■ **WHAT YOU ARE ASKED TO DO**:
Take the line containing "you are testing" and every line after it to the end of the records, and copy them exactly, leaving out pictures.

━━━━━ TASK DATA ━━━━━

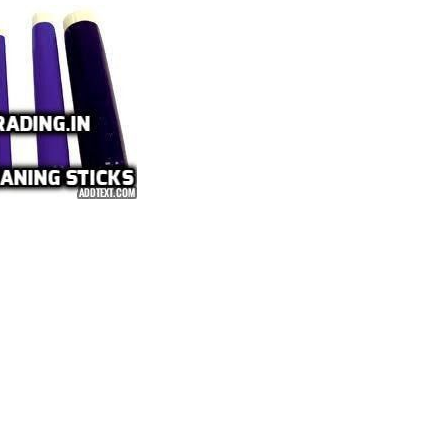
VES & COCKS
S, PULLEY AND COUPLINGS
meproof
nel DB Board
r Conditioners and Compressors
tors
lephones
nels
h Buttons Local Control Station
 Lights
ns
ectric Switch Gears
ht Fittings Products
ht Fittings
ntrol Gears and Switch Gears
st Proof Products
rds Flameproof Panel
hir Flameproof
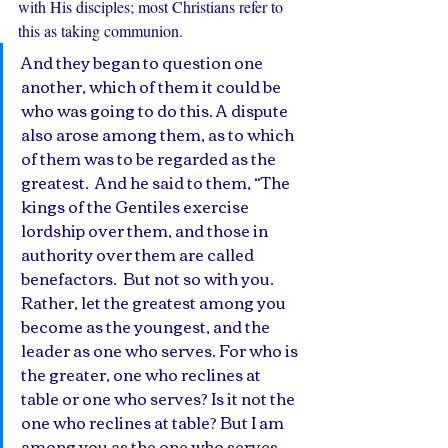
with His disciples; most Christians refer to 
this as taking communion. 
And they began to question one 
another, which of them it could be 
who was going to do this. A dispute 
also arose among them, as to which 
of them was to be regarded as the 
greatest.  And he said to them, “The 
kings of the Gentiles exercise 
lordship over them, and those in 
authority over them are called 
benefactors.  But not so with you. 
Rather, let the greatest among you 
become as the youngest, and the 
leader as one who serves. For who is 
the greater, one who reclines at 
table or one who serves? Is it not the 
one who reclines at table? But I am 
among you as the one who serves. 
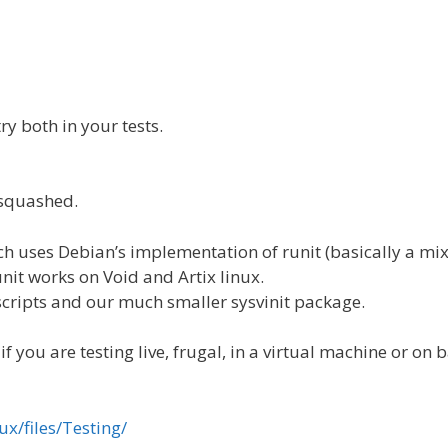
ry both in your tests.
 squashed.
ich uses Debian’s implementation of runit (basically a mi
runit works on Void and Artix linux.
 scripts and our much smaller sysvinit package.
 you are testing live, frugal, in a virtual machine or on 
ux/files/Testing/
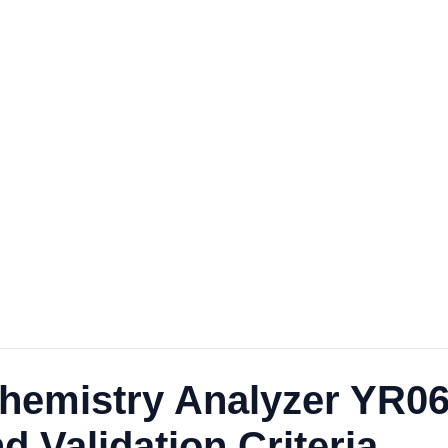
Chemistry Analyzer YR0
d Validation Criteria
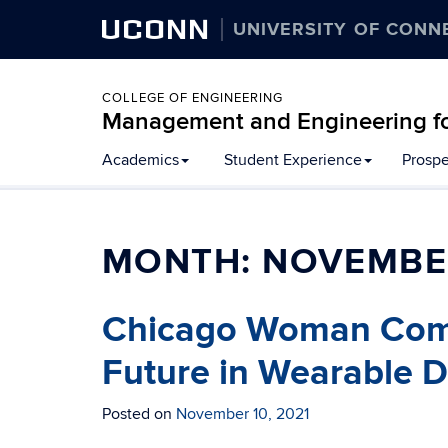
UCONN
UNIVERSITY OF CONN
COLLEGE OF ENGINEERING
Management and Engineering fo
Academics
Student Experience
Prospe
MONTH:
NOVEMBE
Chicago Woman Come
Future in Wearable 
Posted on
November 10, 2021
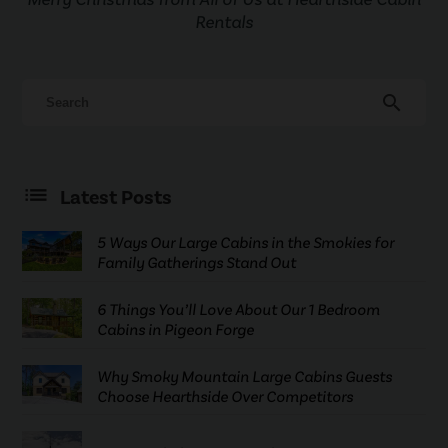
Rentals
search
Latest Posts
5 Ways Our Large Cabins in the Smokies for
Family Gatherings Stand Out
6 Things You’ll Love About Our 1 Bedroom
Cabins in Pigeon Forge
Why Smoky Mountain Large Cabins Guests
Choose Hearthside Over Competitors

━━━━━

■ **WRITTEN RESPONSE**:
 you are testing live, frugal, in a virtual machine or on 
ux/files/Testing/
Chemistry Analyzer YR0
d Validation Criteria
UCONN
UNIVERSITY OF CONN
COLLEGE OF ENGINEERING
Management and Engineering fo
Academics
Student Experience
Prospe
MONTH:
NOVEMBE
Chicago Woman Come
Future in Wearable 
Posted on
November 10, 2021
Rentals
search
Latest Posts
5 Ways Our Large Cabins in the Smokies for
Family Gatherings Stand Out
6 Things You’ll Love About Our 1 Bedroom
Cabins in Pigeon Forge
Why Smoky Mountain Large Cabins Guests
Choose Hearthside Over Competitors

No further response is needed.